If $m > 0$, fix a reduced residue system $r_{1}, r_2, \dotsc, r_{\varphi(m)} $ mod $ m$. Let $x=r_1+r_2+\dotsb+r_{\varphi(m)}$. What is $x$ mod $m$?

Question

Given $m > 0$, fix a reduced residue system (RRS) $r_{1}, r_2,\dotsc , r_{\varphi(m)} $ mod $ m$. Let $x$ denote the sum $r_1 + r_2 + \dotsb + r_{\varphi(m)}$. What is $x$ mod $m$?

The problem is that I'm stuck. So suppose that $m = 2k + 1$. Then the RRS would include an even number of elements since all even numbers are relatively prime to $m$. But I don't know what to do with this information and I also don't know how to solve for if $m$ is even.

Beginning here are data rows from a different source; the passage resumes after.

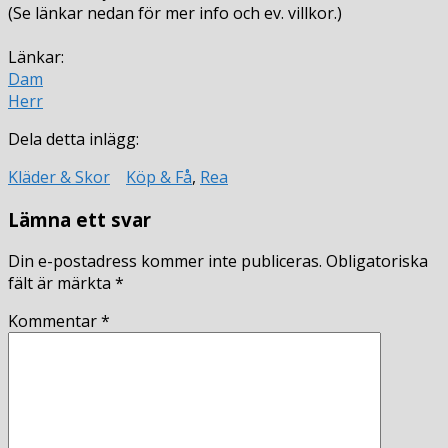
(Se länkar nedan för mer info och ev. villkor.)
Länkar:
Dam
Herr
Dela detta inlägg:
Kläder & Skor
Köp & Få
,
Rea
Lämna ett svar
Din e-postadress kommer inte publiceras.
Obligatoriska
fält är märkta
*
Kommentar
*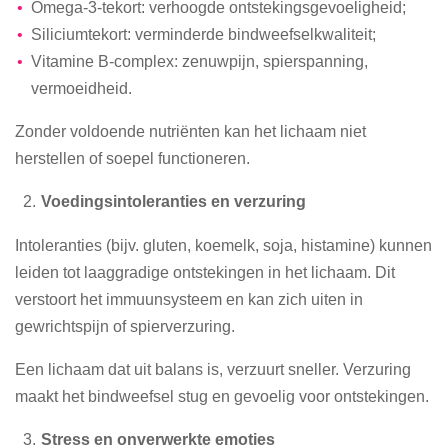
Omega-3-tekort: verhoogde ontstekingsgevoeligheid;
Siliciumtekort: verminderde bindweefselkwaliteit;
Vitamine B-complex: zenuwpijn, spierspanning,
vermoeidheid.
Zonder voldoende nutriënten kan het lichaam niet
herstellen of soepel functioneren.
Voedingsintoleranties en verzuring
Intoleranties (bijv. gluten, koemelk, soja, histamine) kunnen
leiden tot laaggradige ontstekingen in het lichaam. Dit
verstoort het immuunsysteem en kan zich uiten in
gewrichtspijn of spierverzuring.
Een lichaam dat uit balans is, verzuurt sneller. Verzuring
maakt het bindweefsel stug en gevoelig voor ontstekingen.
Stress en onverwerkte emoties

Any help will be appreciated.

Answer 1

Hint:

If $r_i$ is a reduced residue modulo $m$, then so is $-r_i$. Moreover $\phi(m)$ is even for $m \geq 3$. So can you pair things up in the sum?

Answer 2

Let the reduced residue system $r_{1}, r_2, \dotsc , r_{\varphi(m)}\pmod m$ be in ascending order.

Note: $r_1=1$, $r_{\varphi(m)}=m-1\equiv-1\pmod{m}$, then $r_1+r_{\varphi(m)}\equiv0\pmod{m}$.

Now what can be said of $r_2$ and $r_{\varphi(m)-1}$?

Note: $\varphi(m)=m\prod_{p_i}\left(1-\frac1{p_i}\right)$, and is even for $m\ge3$.